Learning Rate in a Neural Network explained

video

expand_more

text

expand_more

Learning rates and neural networks

In this post, we'll be discussing the learning rate, and we'll see how it's used when we train a neural network.

In our previous post on what it means for an artificial neural network to learn, we briefly mentioned the learning rate as a number that we multiply our resulting gradient by. Let's go more into that idea now.

Introducing the learning rate

We know that the objective during training is for SGD to minimize the loss between the actual output and the predicted output from our training samples. The path towards this minimized loss is occurring over several steps.

Recall that we start the training process with arbitrarily set weights, and then we incrementally update these weights as we move closer and closer to the minimized loss.

Now, the size of these steps we're taking to reach our minimized loss is going to depend on the learning rate. Conceptually, we can think of the learning rate of our model as the step size.

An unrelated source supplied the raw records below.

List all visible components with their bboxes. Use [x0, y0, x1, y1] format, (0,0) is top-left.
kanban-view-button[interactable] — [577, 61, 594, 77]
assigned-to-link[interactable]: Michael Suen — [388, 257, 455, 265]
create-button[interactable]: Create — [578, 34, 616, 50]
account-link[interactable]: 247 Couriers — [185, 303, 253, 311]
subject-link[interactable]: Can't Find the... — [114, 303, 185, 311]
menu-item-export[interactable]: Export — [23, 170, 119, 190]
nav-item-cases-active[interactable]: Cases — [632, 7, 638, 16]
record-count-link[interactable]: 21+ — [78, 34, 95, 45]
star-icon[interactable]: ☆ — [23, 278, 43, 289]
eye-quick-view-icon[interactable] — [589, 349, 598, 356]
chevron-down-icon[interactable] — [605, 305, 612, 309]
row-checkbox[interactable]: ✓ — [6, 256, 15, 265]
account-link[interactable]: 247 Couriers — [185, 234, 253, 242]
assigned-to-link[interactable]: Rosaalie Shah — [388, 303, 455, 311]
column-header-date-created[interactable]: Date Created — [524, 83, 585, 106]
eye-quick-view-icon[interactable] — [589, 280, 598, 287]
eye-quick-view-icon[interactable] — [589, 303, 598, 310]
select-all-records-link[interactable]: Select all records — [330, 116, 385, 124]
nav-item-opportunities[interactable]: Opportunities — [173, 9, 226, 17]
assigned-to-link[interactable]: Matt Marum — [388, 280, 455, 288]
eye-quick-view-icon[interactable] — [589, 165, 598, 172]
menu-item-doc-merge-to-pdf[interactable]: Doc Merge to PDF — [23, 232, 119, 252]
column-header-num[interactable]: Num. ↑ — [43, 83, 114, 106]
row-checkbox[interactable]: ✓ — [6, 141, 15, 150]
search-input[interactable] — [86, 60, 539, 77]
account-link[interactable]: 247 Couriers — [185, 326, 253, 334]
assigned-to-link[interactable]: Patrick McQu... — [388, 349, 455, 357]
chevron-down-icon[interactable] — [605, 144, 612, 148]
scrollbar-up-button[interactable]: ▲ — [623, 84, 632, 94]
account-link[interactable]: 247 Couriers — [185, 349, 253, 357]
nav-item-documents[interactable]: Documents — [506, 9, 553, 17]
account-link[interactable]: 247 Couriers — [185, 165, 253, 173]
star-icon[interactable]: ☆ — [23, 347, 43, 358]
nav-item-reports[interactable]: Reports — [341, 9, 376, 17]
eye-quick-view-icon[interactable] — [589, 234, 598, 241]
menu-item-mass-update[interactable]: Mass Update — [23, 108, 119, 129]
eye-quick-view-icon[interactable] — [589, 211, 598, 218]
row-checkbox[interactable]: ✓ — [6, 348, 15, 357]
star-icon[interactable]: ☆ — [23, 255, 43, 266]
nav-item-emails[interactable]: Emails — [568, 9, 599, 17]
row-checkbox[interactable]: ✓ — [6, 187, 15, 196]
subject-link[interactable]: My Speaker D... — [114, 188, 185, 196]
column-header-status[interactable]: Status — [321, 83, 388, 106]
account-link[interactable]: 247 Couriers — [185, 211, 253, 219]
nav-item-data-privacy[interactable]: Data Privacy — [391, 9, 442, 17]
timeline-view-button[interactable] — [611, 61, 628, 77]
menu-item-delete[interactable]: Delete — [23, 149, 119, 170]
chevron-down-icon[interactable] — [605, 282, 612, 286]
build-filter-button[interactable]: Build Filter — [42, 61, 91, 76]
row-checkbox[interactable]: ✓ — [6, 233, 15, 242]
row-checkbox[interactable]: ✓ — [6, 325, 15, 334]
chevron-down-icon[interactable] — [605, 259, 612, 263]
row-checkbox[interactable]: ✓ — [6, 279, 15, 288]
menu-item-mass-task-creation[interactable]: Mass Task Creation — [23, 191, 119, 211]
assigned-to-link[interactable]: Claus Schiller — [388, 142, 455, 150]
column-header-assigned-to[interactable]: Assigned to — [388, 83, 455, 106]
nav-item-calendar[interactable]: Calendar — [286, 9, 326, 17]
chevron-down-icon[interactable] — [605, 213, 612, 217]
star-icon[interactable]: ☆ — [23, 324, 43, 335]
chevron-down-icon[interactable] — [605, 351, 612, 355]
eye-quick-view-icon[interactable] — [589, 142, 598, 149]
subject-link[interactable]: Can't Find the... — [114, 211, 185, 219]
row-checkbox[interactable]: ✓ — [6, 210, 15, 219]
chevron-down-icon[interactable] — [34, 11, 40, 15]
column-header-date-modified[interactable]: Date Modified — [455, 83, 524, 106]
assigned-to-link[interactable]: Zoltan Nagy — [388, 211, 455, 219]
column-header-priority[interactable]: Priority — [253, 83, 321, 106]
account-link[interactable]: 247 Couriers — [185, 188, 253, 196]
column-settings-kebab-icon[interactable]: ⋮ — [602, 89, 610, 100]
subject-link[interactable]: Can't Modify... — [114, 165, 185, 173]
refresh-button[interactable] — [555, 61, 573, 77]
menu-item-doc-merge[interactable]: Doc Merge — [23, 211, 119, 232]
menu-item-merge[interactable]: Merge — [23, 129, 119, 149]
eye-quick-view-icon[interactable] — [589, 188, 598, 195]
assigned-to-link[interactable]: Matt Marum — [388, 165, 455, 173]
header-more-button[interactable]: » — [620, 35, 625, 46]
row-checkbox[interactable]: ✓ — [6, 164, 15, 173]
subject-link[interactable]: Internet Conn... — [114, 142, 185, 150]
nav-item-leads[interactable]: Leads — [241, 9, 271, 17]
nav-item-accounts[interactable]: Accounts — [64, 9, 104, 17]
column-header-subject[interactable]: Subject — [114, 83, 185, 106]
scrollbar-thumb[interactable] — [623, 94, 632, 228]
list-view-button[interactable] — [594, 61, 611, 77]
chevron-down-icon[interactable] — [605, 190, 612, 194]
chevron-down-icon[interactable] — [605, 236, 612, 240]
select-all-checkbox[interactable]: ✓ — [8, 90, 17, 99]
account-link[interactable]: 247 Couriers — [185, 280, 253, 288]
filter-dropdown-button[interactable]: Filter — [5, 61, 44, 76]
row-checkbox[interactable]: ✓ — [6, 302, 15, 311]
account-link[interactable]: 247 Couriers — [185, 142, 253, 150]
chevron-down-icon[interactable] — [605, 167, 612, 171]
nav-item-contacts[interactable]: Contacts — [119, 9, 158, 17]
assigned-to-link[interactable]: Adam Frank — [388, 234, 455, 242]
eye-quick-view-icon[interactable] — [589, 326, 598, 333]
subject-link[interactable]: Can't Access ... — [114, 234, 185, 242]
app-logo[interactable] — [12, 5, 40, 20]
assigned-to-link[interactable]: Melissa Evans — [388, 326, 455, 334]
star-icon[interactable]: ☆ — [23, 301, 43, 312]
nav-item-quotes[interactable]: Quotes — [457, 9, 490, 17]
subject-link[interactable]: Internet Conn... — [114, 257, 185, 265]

Before going further, let's first pause for a quick refresher. We know that during training, after the loss is calculated for our inputs, the gradient of that loss is then calculated with respect to each of the weights in our model.

Once we have the value of these gradients, this is where the idea of our learning rate comes in. The gradients will then get multiplied by the learning rate.

gradients * learning rate

This learning rate is a small number usually ranging between 0.01 and 0.0001, but the actual value can vary, and any value we get for the gradient is going to become pretty small once we multiply it by the learning rate.

Updating the network's weights

Alright, so we get the value of this product for each gradient multiplied by the learning rate, and we then take each of these values and update the respective weights by subtracting this value from them.

new weight = old weight - (learning rate * gradient)

We ditch the previous weights that were set on each connection and update them with these new values.

dumbbells that represent network weights

The value we choose for the learning rate is going to require some testing. The learning rate is another one of those hyperparameters that we have to test and tune with each model before we know exactly where we want to set it, but as mentioned earlier, a typical guideline is to set it somewhere between 0.01 and 0.0001.

When setting the learning rate to a number on the higher side of this range, we risk the possibility of overshooting. This occurs when we take a step that's too large in the direction of the minimized loss function and shoot past this minimum and miss it.

To avoid this, we can set the learning rate to a number on the lower side of this range. With this option, since our steps will be really small, it will take us a lot longer to reach the point of minimized loss.

Overall, the act of choosing between a higher learning rate and a lower learning rate leaves us with this kind of trade-off idea.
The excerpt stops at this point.